Il mit une clé USB dans son PC. J’entendis la chanson de Tom Jones : Sex Bomb.

— Fais-moi un strip tease.


    Même si dans mon couvent, internet était bridé, j’avais quand même vu certains films ou des femmes se dénudaient en se déhanchant. J’entrepris de faire pareil. Il semblait apprécier en se sirotant une bière et en se vidant un paquet de chips. Je distinguais à peine une petite bosse au niveau de sa ceinture, difficile à voire avec toute cette graisse. Il ramassait mes sous vêtements pour les sentir. Une fois entièrement nue, je continuais à danser comme je le pouvais, quand je le vis desserrer les cuisses.


— T’es plutôt bien foutu. Poitrine un peu petite mais jolie. Approche-toi, viens près de moi.


    Je lui obéis même si j’avais une petite idée de ce qu’il voulait. Une fois entre ses cuisses, mes mains sur ses hanches, je le vit déboutonner sa braguette, baisser son pantalon et plaquer sa main sur ma tète.


— Maintenant, suce-moi.


    Je n’avais pas le choix, j’ai donc cherché sa queue sous ses bourrelets. Après l’avoir trouvé je constatais qu’elle était assez petite. Ça me rassurait car ça limitait les sévices qu’il pouvait me faire subir. Je commençais alors à le sucer maladroitement.


— T’es assez timide dis moi. Va falloir y mettre un peu plus d’entrain.

— Oui Meuchieux.

— On ne parle pas la bouche pleine, continu.

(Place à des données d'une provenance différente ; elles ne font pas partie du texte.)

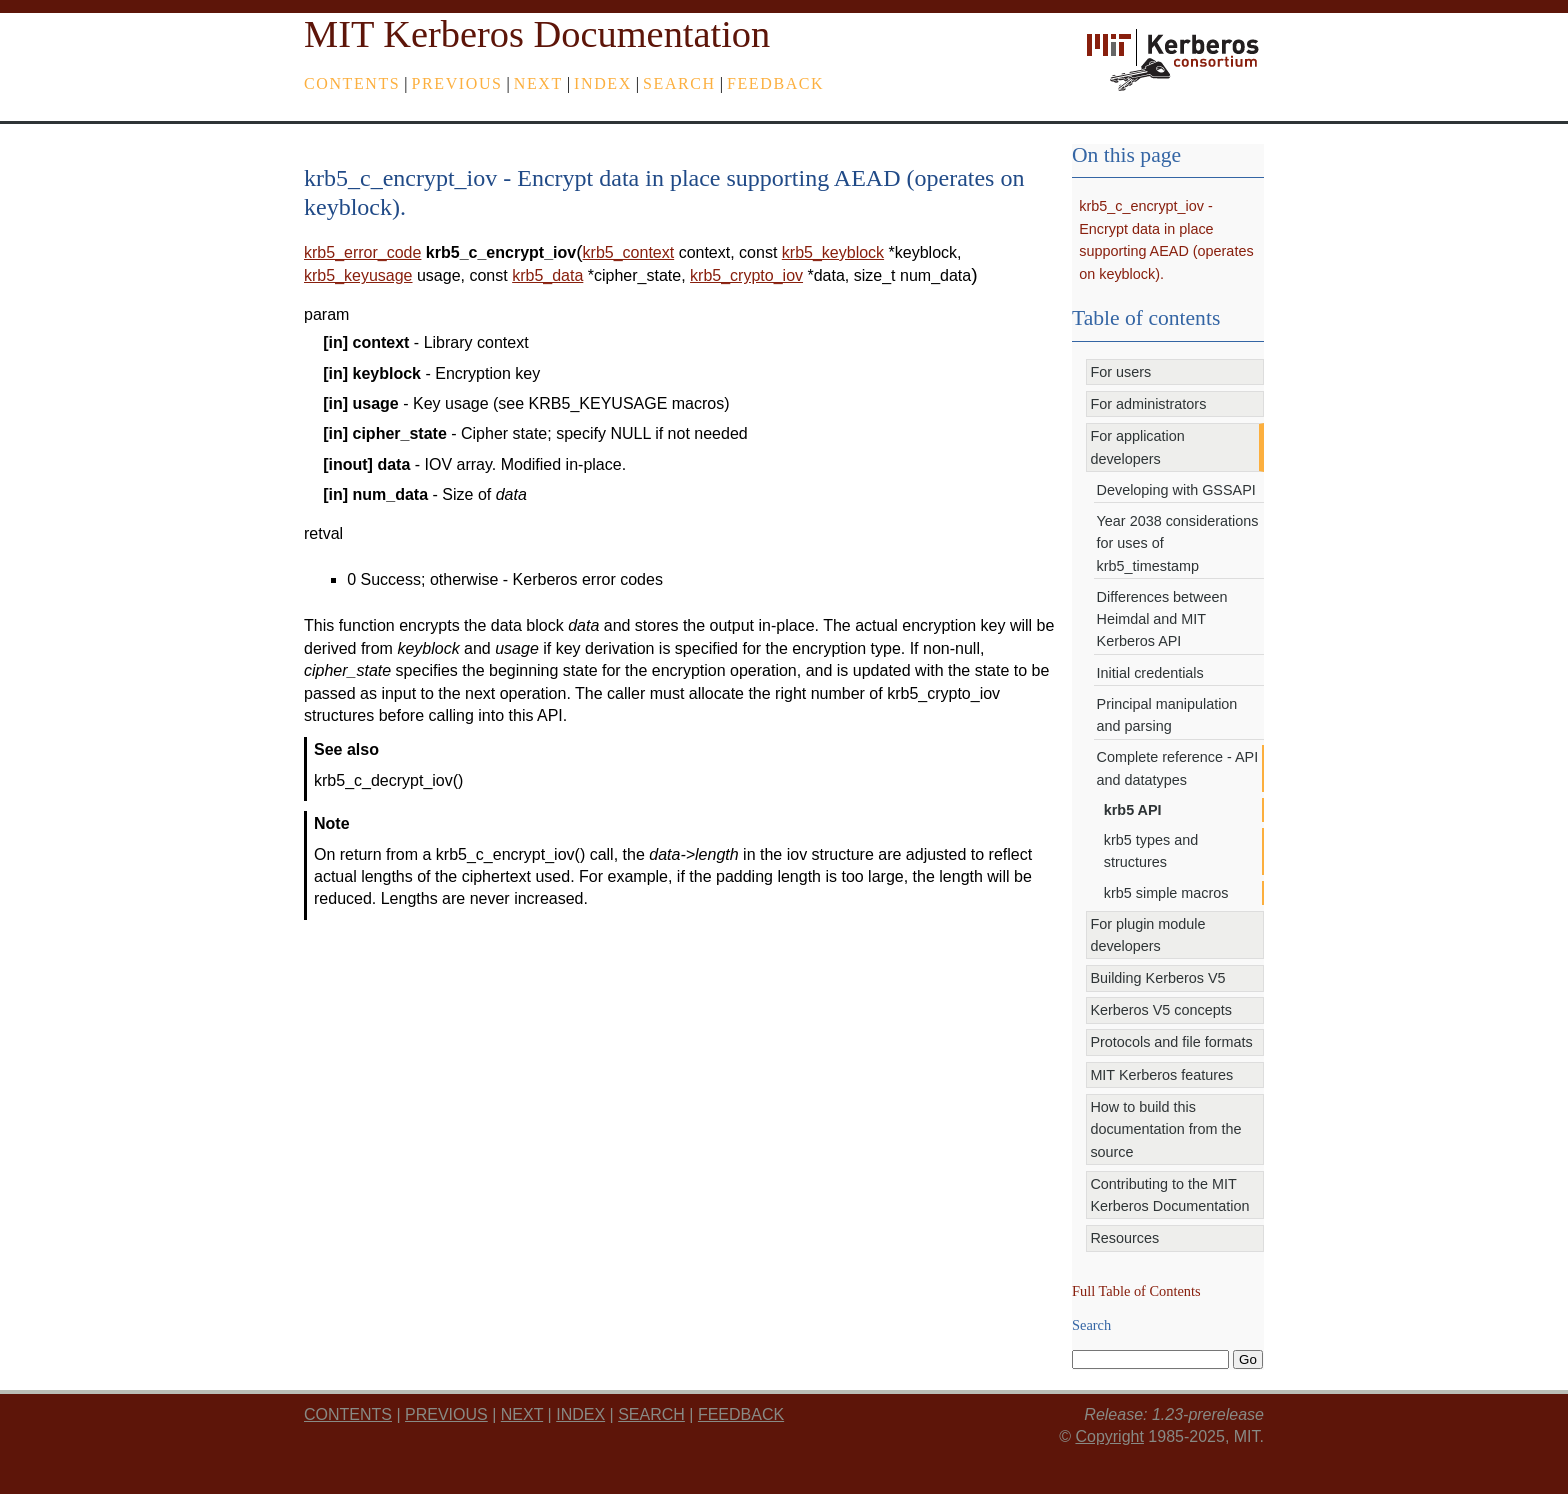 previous (457, 83)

    Je continuais en essayant de m’améliorer quand je sentis une grosse giclée gluante, aussi blanche et épaisse que du fromage blanc battu. Visiblement c’était le résultat de plusieurs mois, voire années d’abstinence. Mon gros porc de patron fut surpris.


— Saleté d’éjaculation précoce. Je vais plus pouvoir faire grand-chose après ça. Nettoies moi la queue avec ta langue et avale tout. Et après rentre chez toi. On reprendra plus tard.

— Bien monsieur.


    Avant de partir il glissa un billet de 50 € dans ma poche en me faisant un clin d’œil. Je me senti souillée et passa une bonne partie de la soirée à pleurer. Mais malgré tout je devais m’estimer chanceuse. Ça aurait pu être bien pire.